Parallel Tracking and Mapping (PTAM)

9 minute read

Published:

Summary obtained from the 2007 paper Parallel Tracking and Mapping by Georg Klein and David Murray from the Department of Engineering Science, Oxford.


In PTAM, mapping and object tracking is split into two separate tasks processed in parallel threads. One thread handles robust tracking of erratic hand-held camera movement, and the other learns a 3D point cloud of the observed surroundings. PTAM is generally used in AR/VR applications, and is a response to improve upon EKF-SLAM and Fast-SLAM, which are incremental mapping methods.

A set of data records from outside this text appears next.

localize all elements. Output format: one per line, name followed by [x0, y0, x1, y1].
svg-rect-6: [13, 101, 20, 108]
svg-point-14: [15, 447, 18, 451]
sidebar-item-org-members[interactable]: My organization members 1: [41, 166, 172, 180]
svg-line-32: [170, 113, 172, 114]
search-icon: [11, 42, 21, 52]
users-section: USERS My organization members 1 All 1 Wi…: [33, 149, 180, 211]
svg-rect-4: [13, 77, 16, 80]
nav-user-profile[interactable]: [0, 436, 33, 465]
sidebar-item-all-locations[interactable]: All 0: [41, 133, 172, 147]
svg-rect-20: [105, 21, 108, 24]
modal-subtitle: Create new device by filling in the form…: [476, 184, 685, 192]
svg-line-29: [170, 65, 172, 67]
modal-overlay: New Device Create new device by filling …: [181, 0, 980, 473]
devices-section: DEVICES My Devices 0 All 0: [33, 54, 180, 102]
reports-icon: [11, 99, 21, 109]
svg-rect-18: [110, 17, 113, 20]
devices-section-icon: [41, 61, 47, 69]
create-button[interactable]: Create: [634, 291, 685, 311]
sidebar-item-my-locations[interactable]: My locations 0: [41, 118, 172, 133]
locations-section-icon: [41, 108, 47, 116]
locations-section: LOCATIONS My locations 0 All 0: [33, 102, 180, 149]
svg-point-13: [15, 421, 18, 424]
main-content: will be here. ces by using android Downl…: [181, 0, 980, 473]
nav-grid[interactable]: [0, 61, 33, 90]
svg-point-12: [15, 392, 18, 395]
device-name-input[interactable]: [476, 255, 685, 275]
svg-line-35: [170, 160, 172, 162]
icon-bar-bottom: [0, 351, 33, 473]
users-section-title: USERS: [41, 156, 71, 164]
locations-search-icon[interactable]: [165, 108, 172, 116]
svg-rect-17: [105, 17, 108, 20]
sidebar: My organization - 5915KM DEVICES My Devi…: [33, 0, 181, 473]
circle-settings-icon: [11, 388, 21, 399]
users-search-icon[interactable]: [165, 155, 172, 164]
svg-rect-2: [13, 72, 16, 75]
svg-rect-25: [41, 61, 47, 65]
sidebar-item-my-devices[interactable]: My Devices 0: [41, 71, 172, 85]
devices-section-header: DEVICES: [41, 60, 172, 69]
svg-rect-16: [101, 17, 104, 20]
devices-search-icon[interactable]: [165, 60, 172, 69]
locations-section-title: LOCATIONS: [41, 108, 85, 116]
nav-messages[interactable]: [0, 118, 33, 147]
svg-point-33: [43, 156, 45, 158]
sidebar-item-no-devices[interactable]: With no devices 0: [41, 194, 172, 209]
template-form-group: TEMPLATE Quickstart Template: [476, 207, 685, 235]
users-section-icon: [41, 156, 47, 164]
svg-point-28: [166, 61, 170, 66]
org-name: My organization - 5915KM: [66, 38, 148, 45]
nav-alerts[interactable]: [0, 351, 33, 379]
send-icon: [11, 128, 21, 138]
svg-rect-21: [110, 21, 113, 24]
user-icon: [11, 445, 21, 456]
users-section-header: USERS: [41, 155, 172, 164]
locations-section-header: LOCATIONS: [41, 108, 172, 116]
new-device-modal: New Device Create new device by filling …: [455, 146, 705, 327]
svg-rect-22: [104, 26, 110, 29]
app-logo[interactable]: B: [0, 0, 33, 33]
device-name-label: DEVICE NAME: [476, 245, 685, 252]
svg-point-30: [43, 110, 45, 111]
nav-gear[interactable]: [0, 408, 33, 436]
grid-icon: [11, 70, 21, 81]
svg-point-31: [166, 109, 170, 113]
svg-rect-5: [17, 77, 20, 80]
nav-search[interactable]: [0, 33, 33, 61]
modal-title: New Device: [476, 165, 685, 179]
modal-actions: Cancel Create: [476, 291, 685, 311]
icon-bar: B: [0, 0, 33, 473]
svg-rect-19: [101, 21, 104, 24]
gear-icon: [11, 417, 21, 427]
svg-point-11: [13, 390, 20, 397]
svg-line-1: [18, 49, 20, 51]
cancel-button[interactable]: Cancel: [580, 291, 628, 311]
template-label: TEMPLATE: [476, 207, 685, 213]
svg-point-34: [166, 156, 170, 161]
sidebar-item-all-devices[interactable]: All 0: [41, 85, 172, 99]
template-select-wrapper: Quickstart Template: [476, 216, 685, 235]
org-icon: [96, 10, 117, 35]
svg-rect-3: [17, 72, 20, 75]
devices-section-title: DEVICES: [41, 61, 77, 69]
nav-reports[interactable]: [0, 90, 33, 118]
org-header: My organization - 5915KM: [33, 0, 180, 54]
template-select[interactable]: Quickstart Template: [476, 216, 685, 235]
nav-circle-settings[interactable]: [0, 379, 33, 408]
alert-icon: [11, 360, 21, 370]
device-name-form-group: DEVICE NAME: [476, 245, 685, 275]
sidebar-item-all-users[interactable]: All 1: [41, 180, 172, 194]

In many AR applications, extensible tracking is used, which relies on some prior map or object of interest to be known. In PTAM, the goal is to track objects in scene without any prior knowledge, while simultaneously building a map of the environment. With knowledge of its surroundings through generating a map, the algorithm is able to render simulations over the camera frame in realtime. Separating the two tasks allows tracking to no longer be dependant on mapping, and data association between the tasks do not need to be shared. Since they are not dependent, it is not necessary to use every single video frame for mapping, reducing time wasted on filtering and processing the same data frames (i.e. if stationary or minimal/slow movement). In this way, the mapping process can also be sped up to adhere to real-time application limitations. Incremental mapping can also be made more accurate through more computationally expensive batch methods (i.e. bundle adjustment). The paper assumes a hand-held camera scenario, which assumes that 2D feature tracks are not available to initialise features. Thus, an epipolar feature search method is used.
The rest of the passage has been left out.